Bringing Medical Help to Rural Communities
UNOPS, May 2021
In the Upper East Region of Ghana, a three-wheeled vehicle makes its way down the bumpy rural road, raising a cloud of red dust behind it. It’s one of 80 ambulances that helps bring medical assistance to some of the most remote parts of the region.
Bordering Burkina Faso and Togo, the Upper East Region sees a great deal of cross-border movement of people, cattle and services. Nearly 90 per cent of the over 900,000 population is rural and highly dispersed across the region in more than 900 communities, often in very remote and hard-to-reach areas. For the women, men and children who live there, farming is their main source of income.
“The Upper East Region, already one of the country’s poorest, has a lot of challenges from infrastructural and resource deficits.
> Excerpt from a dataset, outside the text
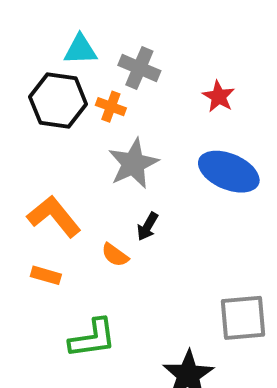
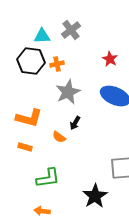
gray cross: (139, 68) -> (71, 30), moved, turned 30
orange cross: (111, 107) -> (57, 64), turned -32
orange L-shape: (54, 216) -> (29, 118), turned 144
Houses are sparsely distributed and roads are in very bad shape,” says UNOPS Project Manager, Herbert Appiah.
Most health centres also lack very basic health care equipment and personnel can be forced to turn away patients. Some health posts are themselves very dilapidated. All these make it challenging for healthcare to reach the region’s most vulnerable.
Herbert Appiah – UNOPS Project Manager
The region faces a high burden of communicable diseases such as malaria, tuberculosis and diarrhoea. More than a quarter of children under the age of five are malnourished. Located in the ‘meningitis belt’ of Africa, young people between the ages of two and 29 who live in Bolgatanga are also more vulnerable to contracting cerebral meningitis.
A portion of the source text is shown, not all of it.